Still, it was all put into perspective on meeting a friend who was suffering from a psychological hangover of a very different nature. "If I never see another bottle of champagne or another shut shop, it'll be too soon," he said. He explained that he hadn't had a particularly good Christmas, had been ill and had quite enjoyed New Year, but was just dying for the whole thing to be over now. His was a hangover of a very different nature, but had a rather similar effect - a January spent feeling slightly depressed and deflated by the month that had gone before.

The cures for these kinds of hangovers are as varied as those for the physical hangover, and each person usually finds their own way of dealing with the January blues. There are those who refuse point blank to countenance the idea that the party has stopped at all in an extension of the hair-of-the-dog theory; someone I know is even talking about holding a mince pies and mulled wine do at the end of January.

If you swing the other way, you get really into your new year's resolutions and reassure yourself with squash clubs and new diets and alphabetising your CD collection. You can lie low and nurse your photos and your memories, or you can call January 1st "Year Zero", and attempt to wipe out the entire festive experience.
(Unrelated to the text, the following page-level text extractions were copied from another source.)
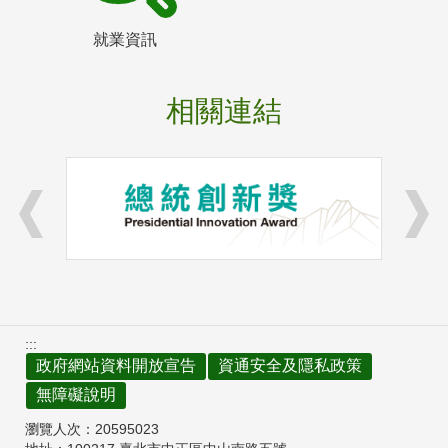
就業資訊
相關連結
:::
政府網站資料開放宣告
資通安全及隱私政策
無障礙說明
瀏覽人次：
20595023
But perhaps the most important thing to remember is that, just like the normal head-thumping hangover, the only way out of the post-festivities blues is through.

There's no point being bracing about depression of any kind - if we could banish it by saying "buck up" to ourselves several times in a cheery voice, we would have done it by now. Still, it's worth remembering that just as the party ends, and the holidays end, and even the dire family dinner, or whatever ends, that this post-festivity hangover also has an end to it. Admittedly there's still February to be dealt with, but it's not for nothing that it's the shortest month. And anyway, it's my birthday in February and some day soon I might just start cooking up some plans for a good party.